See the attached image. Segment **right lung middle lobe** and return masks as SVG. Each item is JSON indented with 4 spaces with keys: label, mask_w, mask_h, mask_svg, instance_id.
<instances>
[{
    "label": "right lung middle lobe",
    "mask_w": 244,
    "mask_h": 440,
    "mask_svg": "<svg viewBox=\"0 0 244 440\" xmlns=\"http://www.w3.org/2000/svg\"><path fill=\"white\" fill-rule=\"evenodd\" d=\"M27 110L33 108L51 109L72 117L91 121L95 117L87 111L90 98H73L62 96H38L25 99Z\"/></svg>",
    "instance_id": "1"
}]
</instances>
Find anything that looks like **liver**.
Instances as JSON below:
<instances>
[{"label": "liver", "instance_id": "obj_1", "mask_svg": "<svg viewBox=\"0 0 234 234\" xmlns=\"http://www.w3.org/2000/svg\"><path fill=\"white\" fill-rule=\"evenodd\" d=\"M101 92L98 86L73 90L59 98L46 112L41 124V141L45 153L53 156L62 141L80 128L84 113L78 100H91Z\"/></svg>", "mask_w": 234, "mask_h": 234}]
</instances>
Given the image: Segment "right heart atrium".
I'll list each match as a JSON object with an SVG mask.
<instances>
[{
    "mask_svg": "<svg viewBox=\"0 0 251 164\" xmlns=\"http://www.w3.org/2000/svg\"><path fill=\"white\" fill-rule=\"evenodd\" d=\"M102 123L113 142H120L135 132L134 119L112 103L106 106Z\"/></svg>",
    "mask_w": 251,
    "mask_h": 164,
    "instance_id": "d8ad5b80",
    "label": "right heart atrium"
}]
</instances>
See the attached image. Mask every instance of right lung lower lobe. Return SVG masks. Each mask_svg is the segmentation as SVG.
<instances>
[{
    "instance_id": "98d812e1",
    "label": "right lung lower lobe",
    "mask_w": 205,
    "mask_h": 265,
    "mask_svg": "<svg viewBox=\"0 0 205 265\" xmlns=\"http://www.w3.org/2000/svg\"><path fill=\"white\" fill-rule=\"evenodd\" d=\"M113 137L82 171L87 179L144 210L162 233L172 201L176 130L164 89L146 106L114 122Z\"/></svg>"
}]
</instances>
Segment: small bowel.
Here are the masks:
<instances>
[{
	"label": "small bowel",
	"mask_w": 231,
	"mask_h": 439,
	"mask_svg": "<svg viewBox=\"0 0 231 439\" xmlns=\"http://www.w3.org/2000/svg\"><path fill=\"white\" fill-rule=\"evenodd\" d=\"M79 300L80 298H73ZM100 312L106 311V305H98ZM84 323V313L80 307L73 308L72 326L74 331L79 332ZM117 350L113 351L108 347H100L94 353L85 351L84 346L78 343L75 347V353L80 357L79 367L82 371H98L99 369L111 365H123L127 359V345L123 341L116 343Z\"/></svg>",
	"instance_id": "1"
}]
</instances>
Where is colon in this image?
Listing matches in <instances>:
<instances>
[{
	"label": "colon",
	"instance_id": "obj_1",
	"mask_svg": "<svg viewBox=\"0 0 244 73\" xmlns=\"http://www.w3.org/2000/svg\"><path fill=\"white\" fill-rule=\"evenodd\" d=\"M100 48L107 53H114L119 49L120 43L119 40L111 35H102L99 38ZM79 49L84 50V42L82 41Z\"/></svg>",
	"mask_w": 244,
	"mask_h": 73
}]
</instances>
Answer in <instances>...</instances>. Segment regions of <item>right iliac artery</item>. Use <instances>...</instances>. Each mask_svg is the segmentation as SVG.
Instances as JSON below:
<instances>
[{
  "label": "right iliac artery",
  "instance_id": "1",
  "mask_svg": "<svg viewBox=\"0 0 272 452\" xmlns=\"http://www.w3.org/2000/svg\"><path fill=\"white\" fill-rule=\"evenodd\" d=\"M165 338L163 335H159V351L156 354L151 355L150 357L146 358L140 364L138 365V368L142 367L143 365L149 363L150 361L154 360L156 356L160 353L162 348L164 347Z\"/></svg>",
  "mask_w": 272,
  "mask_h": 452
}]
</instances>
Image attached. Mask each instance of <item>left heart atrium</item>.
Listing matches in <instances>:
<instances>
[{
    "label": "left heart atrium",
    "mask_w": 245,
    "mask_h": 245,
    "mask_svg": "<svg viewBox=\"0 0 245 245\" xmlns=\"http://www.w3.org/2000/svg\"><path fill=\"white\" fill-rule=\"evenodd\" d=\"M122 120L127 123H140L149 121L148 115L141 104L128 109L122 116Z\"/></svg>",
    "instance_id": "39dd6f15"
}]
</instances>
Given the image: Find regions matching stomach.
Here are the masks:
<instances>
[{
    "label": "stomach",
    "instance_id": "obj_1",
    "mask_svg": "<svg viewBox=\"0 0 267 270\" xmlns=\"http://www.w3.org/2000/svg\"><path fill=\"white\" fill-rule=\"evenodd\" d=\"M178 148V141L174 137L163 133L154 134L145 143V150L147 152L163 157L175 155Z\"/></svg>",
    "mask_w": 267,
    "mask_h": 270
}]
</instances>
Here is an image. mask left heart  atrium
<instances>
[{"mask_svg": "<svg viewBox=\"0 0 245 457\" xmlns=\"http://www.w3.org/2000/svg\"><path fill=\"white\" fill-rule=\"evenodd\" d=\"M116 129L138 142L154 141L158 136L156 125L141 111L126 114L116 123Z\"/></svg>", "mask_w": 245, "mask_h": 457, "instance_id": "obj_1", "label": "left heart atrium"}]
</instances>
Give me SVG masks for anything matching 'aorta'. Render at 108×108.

▶ Task directions:
Give again, exactly and with nothing added, the lines running from the one that contains "Given the image: Find" to the last line of the material.

▶ Result of the task:
Given the image: Find regions matching stomach.
Here are the masks:
<instances>
[{
    "label": "stomach",
    "instance_id": "obj_1",
    "mask_svg": "<svg viewBox=\"0 0 267 270\" xmlns=\"http://www.w3.org/2000/svg\"><path fill=\"white\" fill-rule=\"evenodd\" d=\"M178 148V141L174 137L163 133L154 134L145 143V150L147 152L163 157L175 155Z\"/></svg>",
    "mask_w": 267,
    "mask_h": 270
}]
</instances>
Here is an image. mask left heart  atrium
<instances>
[{"mask_svg": "<svg viewBox=\"0 0 245 457\" xmlns=\"http://www.w3.org/2000/svg\"><path fill=\"white\" fill-rule=\"evenodd\" d=\"M116 129L138 142L154 141L158 136L156 125L141 111L126 114L116 123Z\"/></svg>", "mask_w": 245, "mask_h": 457, "instance_id": "obj_1", "label": "left heart atrium"}]
</instances>
Give me SVG masks for anything matching 'aorta'. Render at 108×108.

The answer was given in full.